On what was hardest to keep in his new book. “Probably like the sex stuff. Like the first time I had sex with a guy. I just didn’t want to feel like I was being salacious in telling that. I didn’t want it to seem porn-y. But I wanted it to be enticing, and I wanted to sort of be able to explain what was going on in my head while it was happening, but only speaking for myself and not trying to speak in a larger way.”
He didn’t find out How I Met Your Mother’s ending until the final holiday party. “I knew that Carter Bays and Craig Thomas [HIMYM creators] get really drunk at the holiday party, and so I had some drinks myself, and I said, ‘I need to talk to you! You two, over here!’ I took them into a hallway, and I said, ‘All right, tell me everything. I need to know everything. This is our final holiday party, tell me everything, tell me how it ends.’ And they looked around, and said, ‘All right, we’ll tell you’. And I loved it. I thought it was sweet.”
Don’t ask him to give advice to child actors. “I feel like it’s just so individual. Everyone has their own family dynamic, and that can be complicated, and so the reason that they’re acting is to escape a childhood they don’t like. Or they can be on set, and the set dynamic is awful, and their mind’s being twisted and they’re working with stars who are awful and then they act on something else, and they’re behaving awful because that’s all they know. You have to have a lot more infromation before you dole out any wisdom about it. But Mr. Bochco (Doogie Howser, M.D. co-creator) was very forthcoming that the Doogie Howser chapter was going to be very intense and hopefully successful, but that it would end. It was finite.”
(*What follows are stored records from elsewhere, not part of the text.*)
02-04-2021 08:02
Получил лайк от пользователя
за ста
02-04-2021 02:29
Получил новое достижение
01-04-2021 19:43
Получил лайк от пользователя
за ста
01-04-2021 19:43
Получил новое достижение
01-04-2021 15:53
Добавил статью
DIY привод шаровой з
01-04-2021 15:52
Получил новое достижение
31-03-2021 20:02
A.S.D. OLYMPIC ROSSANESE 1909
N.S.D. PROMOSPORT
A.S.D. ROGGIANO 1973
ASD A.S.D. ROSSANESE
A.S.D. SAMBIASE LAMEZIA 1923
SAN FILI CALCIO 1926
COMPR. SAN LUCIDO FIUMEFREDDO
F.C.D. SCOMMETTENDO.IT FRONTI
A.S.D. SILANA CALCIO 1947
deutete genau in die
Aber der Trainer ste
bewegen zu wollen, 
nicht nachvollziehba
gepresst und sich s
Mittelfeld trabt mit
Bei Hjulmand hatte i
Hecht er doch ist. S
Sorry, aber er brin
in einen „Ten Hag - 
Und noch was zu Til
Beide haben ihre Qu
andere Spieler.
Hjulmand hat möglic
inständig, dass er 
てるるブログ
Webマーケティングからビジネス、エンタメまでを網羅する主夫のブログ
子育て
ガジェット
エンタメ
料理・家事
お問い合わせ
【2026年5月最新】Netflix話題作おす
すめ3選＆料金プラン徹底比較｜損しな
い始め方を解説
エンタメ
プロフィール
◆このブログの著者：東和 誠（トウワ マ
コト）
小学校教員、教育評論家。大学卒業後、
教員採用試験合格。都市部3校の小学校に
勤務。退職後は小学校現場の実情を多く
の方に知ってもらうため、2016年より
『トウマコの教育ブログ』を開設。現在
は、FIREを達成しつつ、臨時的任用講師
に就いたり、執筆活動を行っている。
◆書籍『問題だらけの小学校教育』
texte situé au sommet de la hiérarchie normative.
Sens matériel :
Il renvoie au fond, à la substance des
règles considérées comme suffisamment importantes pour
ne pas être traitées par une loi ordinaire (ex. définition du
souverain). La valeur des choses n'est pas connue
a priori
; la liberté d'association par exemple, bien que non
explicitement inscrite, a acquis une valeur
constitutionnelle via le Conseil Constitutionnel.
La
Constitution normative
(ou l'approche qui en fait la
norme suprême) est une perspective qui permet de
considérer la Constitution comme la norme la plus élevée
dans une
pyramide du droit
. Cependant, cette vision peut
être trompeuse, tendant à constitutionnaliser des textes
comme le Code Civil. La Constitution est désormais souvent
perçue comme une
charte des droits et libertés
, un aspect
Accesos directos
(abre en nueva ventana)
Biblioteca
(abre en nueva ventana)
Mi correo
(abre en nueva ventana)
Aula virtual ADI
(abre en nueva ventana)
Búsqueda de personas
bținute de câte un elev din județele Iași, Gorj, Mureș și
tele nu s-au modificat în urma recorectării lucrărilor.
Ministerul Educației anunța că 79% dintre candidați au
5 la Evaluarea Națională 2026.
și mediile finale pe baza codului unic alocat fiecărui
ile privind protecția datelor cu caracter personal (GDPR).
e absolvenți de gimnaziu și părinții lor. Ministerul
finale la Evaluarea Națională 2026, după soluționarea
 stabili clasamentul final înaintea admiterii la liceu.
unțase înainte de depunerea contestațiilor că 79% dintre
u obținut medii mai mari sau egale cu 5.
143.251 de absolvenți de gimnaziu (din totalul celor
Out of all the characters he’s played, the one he most identifies with is… “I’d probably say Barney Stinson, which is a weird answer because he was like, so overtly kind of alpha-male guy. I’m not necessarily that. But I really loved his striving for adventure and his willingness to have stories that don’t necessarily have good endings have morals. To live a life where lots of excitement happens and to buy the next round of drinks. That’s kind of a fun way to be.”
Nick Jonas is his celebrity crush. “I can’t say anything without David Burtka feeling slighted. But I did love those Nick Jonas pics, with his pants down, grabbing his stuff. Channeling everyone’s inner Marky Mark. That was awesome.”
Harris’ book, Neil Patrick Harris: Choose Your Own Autobiography, is out now.